Your task:
From the data below, return the exact lines starting at the line containing "SAV (875, 2329)" and ending at the line containing "Vermont Statutes Online (256, 341)", both included, and nothing else.
● ● ● ●
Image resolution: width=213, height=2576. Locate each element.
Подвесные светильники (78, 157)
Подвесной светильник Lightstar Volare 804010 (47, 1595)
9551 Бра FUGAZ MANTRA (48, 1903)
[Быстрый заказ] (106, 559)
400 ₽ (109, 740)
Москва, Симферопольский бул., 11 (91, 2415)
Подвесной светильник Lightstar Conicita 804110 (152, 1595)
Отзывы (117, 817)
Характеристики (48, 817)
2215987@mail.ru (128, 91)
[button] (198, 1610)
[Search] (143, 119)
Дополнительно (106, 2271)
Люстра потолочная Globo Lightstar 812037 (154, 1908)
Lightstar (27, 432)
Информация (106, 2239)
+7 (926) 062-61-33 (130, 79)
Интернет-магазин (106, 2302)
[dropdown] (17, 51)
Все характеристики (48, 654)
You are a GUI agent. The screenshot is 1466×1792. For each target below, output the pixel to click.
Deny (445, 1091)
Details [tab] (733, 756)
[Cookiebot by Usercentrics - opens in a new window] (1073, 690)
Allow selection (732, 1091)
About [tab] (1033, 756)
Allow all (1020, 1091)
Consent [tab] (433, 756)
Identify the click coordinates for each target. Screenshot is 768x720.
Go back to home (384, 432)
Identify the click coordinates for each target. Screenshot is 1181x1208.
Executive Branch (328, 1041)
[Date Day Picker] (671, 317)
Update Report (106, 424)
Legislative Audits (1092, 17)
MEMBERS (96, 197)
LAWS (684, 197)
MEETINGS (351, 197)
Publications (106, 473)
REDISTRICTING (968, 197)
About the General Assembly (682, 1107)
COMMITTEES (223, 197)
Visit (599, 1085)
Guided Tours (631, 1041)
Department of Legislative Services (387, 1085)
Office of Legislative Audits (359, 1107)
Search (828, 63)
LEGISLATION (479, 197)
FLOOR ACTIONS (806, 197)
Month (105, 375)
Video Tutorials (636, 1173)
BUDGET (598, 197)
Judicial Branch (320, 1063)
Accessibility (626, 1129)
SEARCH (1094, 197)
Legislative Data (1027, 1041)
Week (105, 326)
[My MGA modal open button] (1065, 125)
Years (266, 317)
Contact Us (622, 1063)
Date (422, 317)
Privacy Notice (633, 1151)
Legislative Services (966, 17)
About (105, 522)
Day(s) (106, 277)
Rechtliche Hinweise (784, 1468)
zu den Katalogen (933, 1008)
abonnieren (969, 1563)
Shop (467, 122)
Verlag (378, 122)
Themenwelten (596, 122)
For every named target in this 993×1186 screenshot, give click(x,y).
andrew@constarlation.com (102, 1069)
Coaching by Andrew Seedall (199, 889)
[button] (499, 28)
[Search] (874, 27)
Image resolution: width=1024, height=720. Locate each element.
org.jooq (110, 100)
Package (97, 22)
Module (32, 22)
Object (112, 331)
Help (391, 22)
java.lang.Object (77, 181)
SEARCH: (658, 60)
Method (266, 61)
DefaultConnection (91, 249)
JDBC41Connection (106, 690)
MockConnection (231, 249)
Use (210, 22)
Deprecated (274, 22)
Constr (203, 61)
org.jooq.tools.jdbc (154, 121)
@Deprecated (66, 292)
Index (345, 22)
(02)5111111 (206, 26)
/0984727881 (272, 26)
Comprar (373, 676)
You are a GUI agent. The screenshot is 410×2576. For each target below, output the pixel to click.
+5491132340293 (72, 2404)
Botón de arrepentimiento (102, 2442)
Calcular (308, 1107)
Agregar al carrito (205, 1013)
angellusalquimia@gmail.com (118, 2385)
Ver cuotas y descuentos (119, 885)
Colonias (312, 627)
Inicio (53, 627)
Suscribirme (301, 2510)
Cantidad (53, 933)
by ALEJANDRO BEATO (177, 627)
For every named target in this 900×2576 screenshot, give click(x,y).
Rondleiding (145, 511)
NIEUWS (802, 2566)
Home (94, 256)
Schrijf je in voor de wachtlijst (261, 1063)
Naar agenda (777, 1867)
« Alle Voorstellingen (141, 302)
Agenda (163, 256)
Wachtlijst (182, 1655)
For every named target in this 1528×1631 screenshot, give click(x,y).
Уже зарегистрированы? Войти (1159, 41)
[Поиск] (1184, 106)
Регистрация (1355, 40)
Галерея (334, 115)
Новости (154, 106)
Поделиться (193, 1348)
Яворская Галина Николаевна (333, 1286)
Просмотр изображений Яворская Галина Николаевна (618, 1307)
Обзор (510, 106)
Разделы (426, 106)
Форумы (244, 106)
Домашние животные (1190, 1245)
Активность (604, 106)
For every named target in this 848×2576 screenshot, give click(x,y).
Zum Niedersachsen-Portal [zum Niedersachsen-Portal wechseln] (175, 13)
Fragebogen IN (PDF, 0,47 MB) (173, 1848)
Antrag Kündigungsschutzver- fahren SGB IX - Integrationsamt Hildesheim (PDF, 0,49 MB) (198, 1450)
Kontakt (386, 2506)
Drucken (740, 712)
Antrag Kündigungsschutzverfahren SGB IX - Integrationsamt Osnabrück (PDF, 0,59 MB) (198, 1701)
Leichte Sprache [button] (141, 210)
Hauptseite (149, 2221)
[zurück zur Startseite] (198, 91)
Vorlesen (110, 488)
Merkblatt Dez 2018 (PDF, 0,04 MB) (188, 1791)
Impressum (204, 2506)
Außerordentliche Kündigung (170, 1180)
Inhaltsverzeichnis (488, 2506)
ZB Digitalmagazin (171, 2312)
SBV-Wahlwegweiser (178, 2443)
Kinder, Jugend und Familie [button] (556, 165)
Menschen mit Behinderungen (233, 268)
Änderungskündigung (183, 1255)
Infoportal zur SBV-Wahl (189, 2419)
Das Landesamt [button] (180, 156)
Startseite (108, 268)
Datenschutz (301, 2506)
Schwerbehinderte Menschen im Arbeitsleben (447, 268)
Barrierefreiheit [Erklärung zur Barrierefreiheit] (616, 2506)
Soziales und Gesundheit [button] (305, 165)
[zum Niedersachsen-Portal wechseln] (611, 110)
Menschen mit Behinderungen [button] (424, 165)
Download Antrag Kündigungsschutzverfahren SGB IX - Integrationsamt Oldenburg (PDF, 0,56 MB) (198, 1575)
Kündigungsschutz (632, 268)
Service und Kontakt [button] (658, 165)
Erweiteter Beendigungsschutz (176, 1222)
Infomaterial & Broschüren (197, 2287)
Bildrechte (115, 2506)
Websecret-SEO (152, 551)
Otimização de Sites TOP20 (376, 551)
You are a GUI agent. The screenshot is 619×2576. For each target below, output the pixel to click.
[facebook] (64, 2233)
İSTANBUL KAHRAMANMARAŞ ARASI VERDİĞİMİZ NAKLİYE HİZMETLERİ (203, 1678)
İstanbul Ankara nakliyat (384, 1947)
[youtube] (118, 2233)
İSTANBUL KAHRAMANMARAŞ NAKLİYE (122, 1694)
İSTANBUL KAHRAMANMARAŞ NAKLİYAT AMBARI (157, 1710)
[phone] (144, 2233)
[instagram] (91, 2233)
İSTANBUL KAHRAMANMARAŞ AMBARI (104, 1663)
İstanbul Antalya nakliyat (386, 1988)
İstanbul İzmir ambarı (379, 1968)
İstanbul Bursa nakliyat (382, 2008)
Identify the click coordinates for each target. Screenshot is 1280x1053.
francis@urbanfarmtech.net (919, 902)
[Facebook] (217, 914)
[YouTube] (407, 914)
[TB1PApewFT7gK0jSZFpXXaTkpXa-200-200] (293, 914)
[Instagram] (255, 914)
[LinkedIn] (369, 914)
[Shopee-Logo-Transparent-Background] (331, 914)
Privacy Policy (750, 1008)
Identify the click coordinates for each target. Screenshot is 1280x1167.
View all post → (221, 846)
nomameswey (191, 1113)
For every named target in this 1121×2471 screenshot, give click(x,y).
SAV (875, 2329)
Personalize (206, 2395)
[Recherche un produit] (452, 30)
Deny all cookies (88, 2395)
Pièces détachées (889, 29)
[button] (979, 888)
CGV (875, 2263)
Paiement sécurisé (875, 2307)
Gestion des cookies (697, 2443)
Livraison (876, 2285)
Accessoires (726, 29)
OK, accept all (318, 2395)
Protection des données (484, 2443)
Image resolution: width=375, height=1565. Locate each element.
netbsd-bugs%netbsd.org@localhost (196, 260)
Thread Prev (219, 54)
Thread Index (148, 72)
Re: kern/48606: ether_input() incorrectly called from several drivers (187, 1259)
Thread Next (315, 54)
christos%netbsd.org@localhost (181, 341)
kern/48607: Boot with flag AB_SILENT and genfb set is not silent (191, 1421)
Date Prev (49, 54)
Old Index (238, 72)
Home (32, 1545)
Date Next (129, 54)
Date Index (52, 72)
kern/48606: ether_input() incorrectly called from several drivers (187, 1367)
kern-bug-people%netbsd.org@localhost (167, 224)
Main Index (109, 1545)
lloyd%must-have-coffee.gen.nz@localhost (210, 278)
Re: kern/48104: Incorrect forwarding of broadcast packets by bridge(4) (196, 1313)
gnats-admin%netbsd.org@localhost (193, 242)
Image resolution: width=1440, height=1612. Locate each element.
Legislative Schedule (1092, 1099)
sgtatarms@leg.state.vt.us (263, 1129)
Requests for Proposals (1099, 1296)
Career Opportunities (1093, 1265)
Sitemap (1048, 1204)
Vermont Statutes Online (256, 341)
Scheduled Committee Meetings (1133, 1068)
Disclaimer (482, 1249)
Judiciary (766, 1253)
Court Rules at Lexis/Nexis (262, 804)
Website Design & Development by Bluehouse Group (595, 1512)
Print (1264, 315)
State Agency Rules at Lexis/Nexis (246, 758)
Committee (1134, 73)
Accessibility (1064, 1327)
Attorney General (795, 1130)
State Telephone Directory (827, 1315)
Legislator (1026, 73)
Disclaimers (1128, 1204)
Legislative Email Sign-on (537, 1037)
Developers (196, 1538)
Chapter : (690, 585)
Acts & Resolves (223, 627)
● ● ● ●
Output for this task:
SAV (875, 2329)
Personalize (206, 2395)
[Recherche un produit] (452, 30)
Deny all cookies (88, 2395)
Pièces détachées (889, 29)
[button] (979, 888)
CGV (875, 2263)
Paiement sécurisé (875, 2307)
Gestion des cookies (697, 2443)
Livraison (876, 2285)
Accessoires (726, 29)
OK, accept all (318, 2395)
Protection des données (484, 2443)
Image resolution: width=375, height=1565. Locate each element.
netbsd-bugs%netbsd.org@localhost (196, 260)
Thread Prev (219, 54)
Thread Index (148, 72)
Re: kern/48606: ether_input() incorrectly called from several drivers (187, 1259)
Thread Next (315, 54)
christos%netbsd.org@localhost (181, 341)
kern/48607: Boot with flag AB_SILENT and genfb set is not silent (191, 1421)
Date Prev (49, 54)
Old Index (238, 72)
Home (32, 1545)
Date Next (129, 54)
Date Index (52, 72)
kern/48606: ether_input() incorrectly called from several drivers (187, 1367)
kern-bug-people%netbsd.org@localhost (167, 224)
Main Index (109, 1545)
lloyd%must-have-coffee.gen.nz@localhost (210, 278)
Re: kern/48104: Incorrect forwarding of broadcast packets by bridge(4) (196, 1313)
gnats-admin%netbsd.org@localhost (193, 242)
Image resolution: width=1440, height=1612. Locate each element.
Legislative Schedule (1092, 1099)
sgtatarms@leg.state.vt.us (263, 1129)
Requests for Proposals (1099, 1296)
Career Opportunities (1093, 1265)
Sitemap (1048, 1204)
Vermont Statutes Online (256, 341)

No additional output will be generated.